> Exercise aim: An exact copy of the entries is required, with every image omitted.
Start of Extracted records
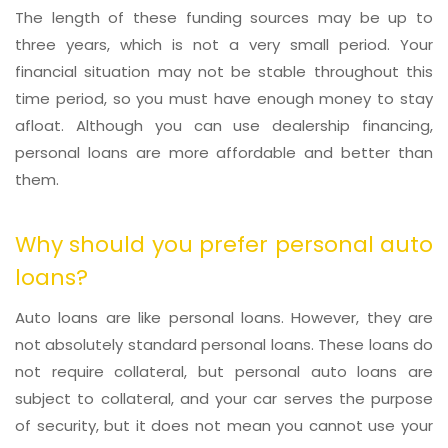
The length of these funding sources may be up to
three years, which is not a very small period. Your
financial situation may not be stable throughout this
time period, so you must have enough money to stay
afloat. Although you can use dealership financing,
personal loans are more affordable and better than
them.
Why should you prefer personal auto
loans?
Auto loans are like personal loans. However, they are
not absolutely standard personal loans. These loans do
not require collateral, but personal auto loans are
subject to collateral, and your car serves the purpose
of security, but it does not mean you cannot use your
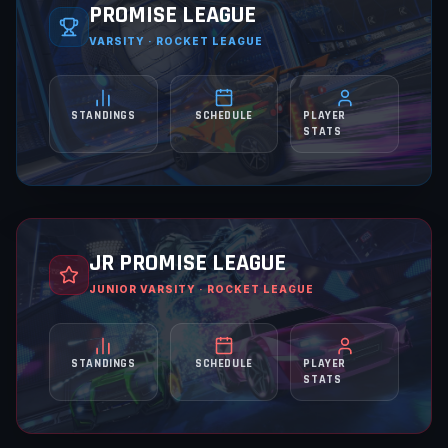
PROMISE LEAGUE
VARSITY · ROCKET LEAGUE
STANDINGS
SCHEDULE
PLAYER
STATS
JR PROMISE LEAGUE
JUNIOR VARSITY · ROCKET LEAGUE
STANDINGS
SCHEDULE
PLAYER
STATS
End of Extracted records
> Answer:
The length of these funding sources may be up to
three years, which is not a very small period. Your
financial situation may not be stable throughout this
time period, so you must have enough money to stay
afloat. Although you can use dealership financing,
personal loans are more affordable and better than
them.
Why should you prefer personal auto
loans?
Auto loans are like personal loans. However, they are
not absolutely standard personal loans. These loans do
not require collateral, but personal auto loans are
subject to collateral, and your car serves the purpose
of security, but it does not mean you cannot use your
PROMISE LEAGUE
VARSITY · ROCKET LEAGUE
STANDINGS
SCHEDULE
PLAYER
STATS
JR PROMISE LEAGUE
JUNIOR VARSITY · ROCKET LEAGUE
STANDINGS
SCHEDULE
PLAYER
STATS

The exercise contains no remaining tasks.